Vor sich an einer Höhe sahen sie in die welkenden Bäume hineingespannt die Netze eines Vogelstellers. Neugierig wie Kinder liefen sie hinzu und beschauten die malerisch hängenden Garne. Ein halbes Dutzend Amseln hing mit todesbangen Blicken darin. Binia zog einen Vogel um den anderen vorsichtig heraus, betrachtete lächelnd jedes Tierchen, preßte ihm einen Kuß auf den Schnabel und gab ihm die Freiheit. Die Vögel flatterten erst ängstlich, spürten dann die Befreiung, flogen in die Höhe und freudiges Geschrei stieg aus dem reinen Blau auf die Erde zurück.

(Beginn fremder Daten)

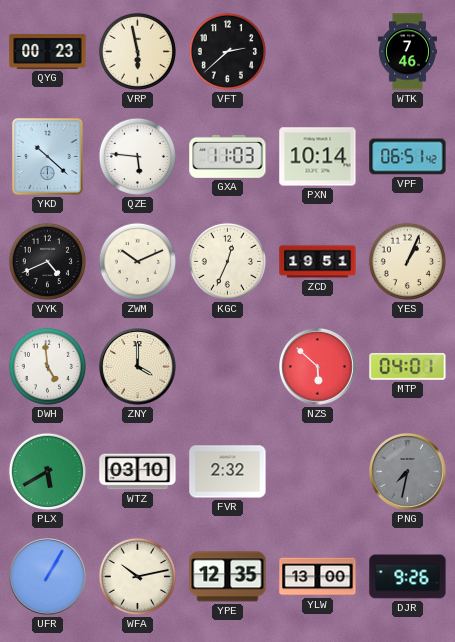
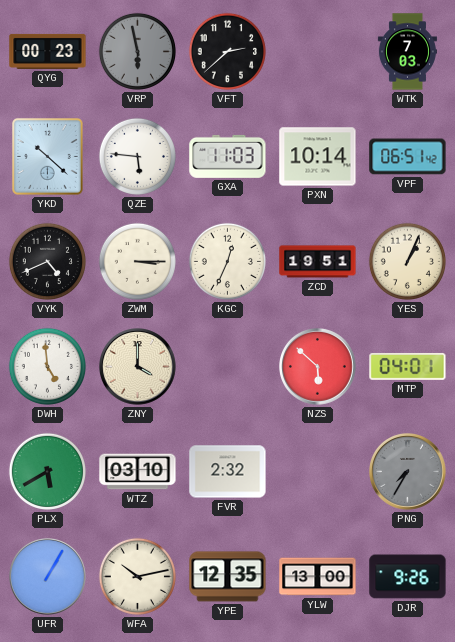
VRP dial: cream -> grey
WTK: 7:46 -> 7:03
ZWM: 10:11 -> 3:15
PNG: 7:32 -> 7:35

Josi staunte Binia nur an: »Du herrliches Kind! Wenn aber der Mann käme, dem diese Vögel gehören!«
»O, ich habe den Nonnen manchmal den Spaß verdorben, und sie haben die Thäterin nie erwischt. Ich hätte mich auch für ein glückliches Vogelherzchen die ganze Woche einsperren lassen. – – – Josi« – ihre Finger berührten seine Hand – »vielleicht bin ich auch einmal so ein armes Schelmchen – und dann kommt jemand Barmherziger und löst mich.«
Ein Strahl ihres dunklen Auges traf ihn, ihr Mund aber lächelte herzgewinnend.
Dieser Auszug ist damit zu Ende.